It seems that the potential inside your surface is indeed not constant.
I faintly remember that a charge distrubition on a surface with varying curvature is not constant, but I am not sure.

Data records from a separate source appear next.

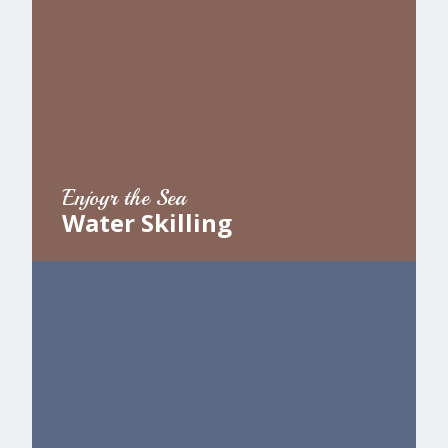
Enjoyr the Sea
Water Skilling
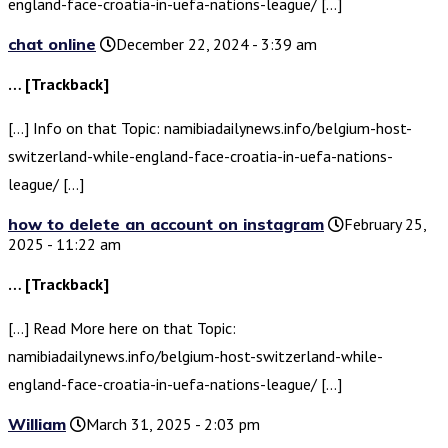
england-face-croatia-in-uefa-nations-league/ […]
chat online
December 22, 2024 - 3:39 am
… [Trackback]
[…] Info on that Topic: namibiadailynews.info/belgium-host-
switzerland-while-england-face-croatia-in-uefa-nations-
league/ […]
how to delete an account on instagram
February 25,
2025 - 11:22 am
… [Trackback]
[…] Read More here on that Topic:
namibiadailynews.info/belgium-host-switzerland-while-
england-face-croatia-in-uefa-nations-league/ […]
William
March 31, 2025 - 2:03 pm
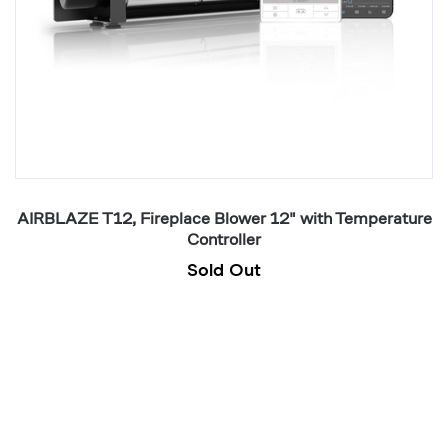
re
AIRBLAZE T12, Fireplace Blower 12" with Temperature
Controller
Sold Out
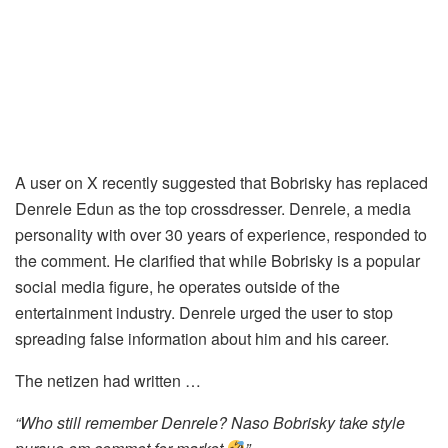
A user on X recently suggested that Bobrisky has replaced
Denrele Edun as the top crossdresser. Denrele, a media
personality with over 30 years of experience, responded to
the comment. He clarified that while Bobrisky is a popular
social media figure, he operates outside of the
entertainment industry. Denrele urged the user to stop
spreading false information about him and his career.
The netizen had written …
“Who still remember Denrele? Naso Bobrisky take style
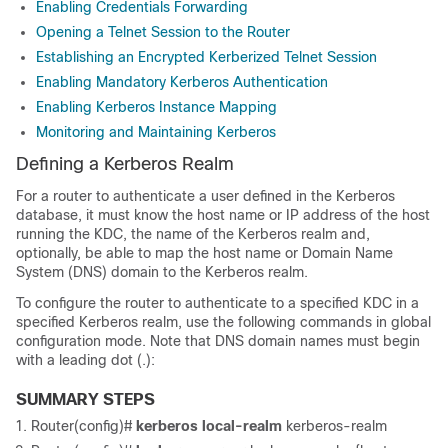
Enabling Credentials Forwarding
Opening a Telnet Session to the Router
Establishing an Encrypted Kerberized Telnet Session
Enabling Mandatory Kerberos Authentication
Enabling Kerberos Instance Mapping
Monitoring and Maintaining Kerberos
Defining a Kerberos Realm
For a router to authenticate a user defined in the Kerberos
database, it must know the host name or IP address of the host
running the KDC, the name of the Kerberos realm and,
optionally, be able to map the host name or Domain Name
System (DNS) domain to the Kerberos realm.
To configure the router to authenticate to a specified KDC in a
specified Kerberos realm, use the following commands in global
configuration mode. Note that DNS domain names must begin
with a leading dot (.):
SUMMARY STEPS
Router(config)#
kerberos
local-realm
kerberos-realm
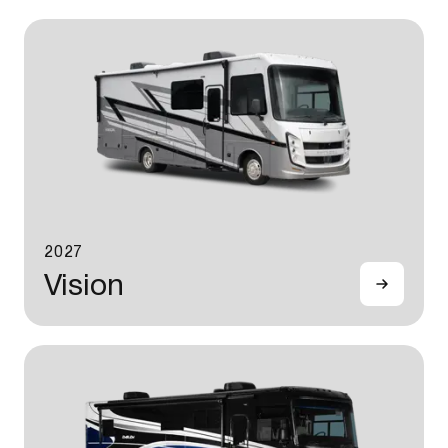
2027
Vision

Look at ( I exchanged x and z )
xx = {Cos[phi] Sin[th], Sin[phi] Sin[th], 2 Cos[th]};
xx[[1]]^2 + xx[[2]]^2 + xx[[3]]^2/4 // Simplify
ParametricPlot3D[xx, {phi, 0, 2 Pi}, {th, 0, Pi}]
and
e1 = D[xx, th];
e2 = D[xx, phi];
df1 = Cross[e1, e2];
df2 = FullSimplify[Sqrt[df1.df1]]
dd1 = xx - {x, y, z};
dd2 = Sqrt[dd1.dd1] // FullSimplify
Then
pot[x_, y_, z_] :=
NIntegrate[Sqrt[(5 - 3 Cos[2 th]) Sin[th]^2]/Sqrt[2]/
Sqrt[(z - 2 Cos[th])^2 + (x - Cos[phi] Sin[th])^2 + (y -
Sin[phi] Sin[th])^2],
{phi, 0, 2 Pi}, {th, 0, Pi}]
Obviously the potential calculated in this manner is not constant:
ppot = Table[pot[x, 0, 0], {x, -2.5, 2.5, .09}];
ListLinePlot[ppot]